This special issue of Foundations of Physics contains a selection of articles from the 7th International Workshop on Quantum Physics and Logic (QPL 2010), which was held May 29–30, 2010 at Oxford University.

The goal of this workshop series is to bring together researchers working on mathematical foundations of quantum physics, quantum computing and spatio-temporal causal structures, and in particular those that use logical tools, ordered algebraic and category-theoretic structures, formal languages, semantic methods and other computer science methods for the study of physical behavior in general. Over the past few years, there has been growing activity in these foundational approaches, together with a renewed interest in the foundations of quantum theory, which complement the more mainstream research in quantum computation. Earlier workshops in this series, with the same acronym under the name “Quantum Programming Languages”, were held in Ottawa (2003), Turku (2004), Chicago (2005), and Oxford (2006). The first QPL under the new name Quantum Physics and Logic was held in Reykjavik (2008), followed by Oxford (2009).

The workshop program consisted of invited lectures by John Baez (UC Riverside and Singapore), John Barrett (Nottingham), Louis Crane (Kansas State), and Benjamin Schumacher (Kenyon College), as well as 22 contributed talks. The workshop included a special session dedicated to the memory of Itamar Pitowsky. The present special issue contains selected articles from among the invited and contributed talks.

The contributed talks were selected, based on submitted abstracts, by a program committee whose members were Howard Barnum (Perimeter), Dan Browne (UCL, London), Bob Coecke (Oxford), Andreas Döring (Oxford), John Harding (NMSU), Viv Kendon (Leeds), Keye Martin (NRL, Washington), Prakash Panangaden (McGill), Simon Perdrix (Grenoble), Peter Selinger (Dalhousie), and Alex Wilce (Susquehanna). The local organizers were Bob Coecke and Ross Duncan.

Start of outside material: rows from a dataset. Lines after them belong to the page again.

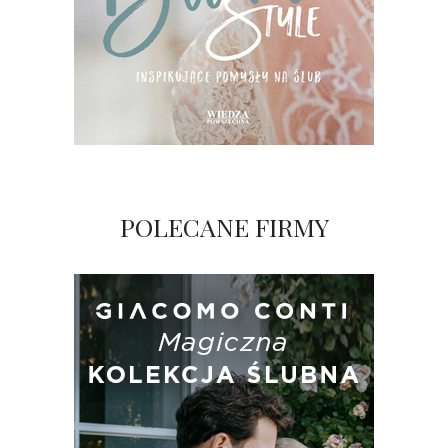
POLECANE FIRMY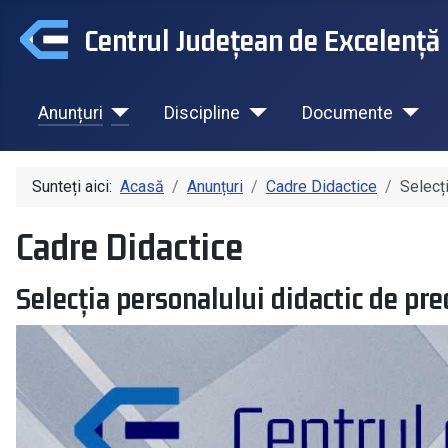
Centrul Județean de Excelență 
Anunțuri
Discipline
Documente
Sunteți aici:
Acasă
Anunțuri
Cadre Didactice
Selecț
Cadre Didactice
Selecția personalului didactic de pr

The workshop enjoyed support from the EPSRC Advanced Research Fellowship “The Structure of Quantum Information and its Applications to IT” (EP/D072786/1), and from the EC FP6 STREP “Foundational Structures in Quantum Information and Computation” (QICS).

The workshop was preceded by a QICS School on “Foundational Structures in Quantum Computation and Information”, held in Oxford May 24–28.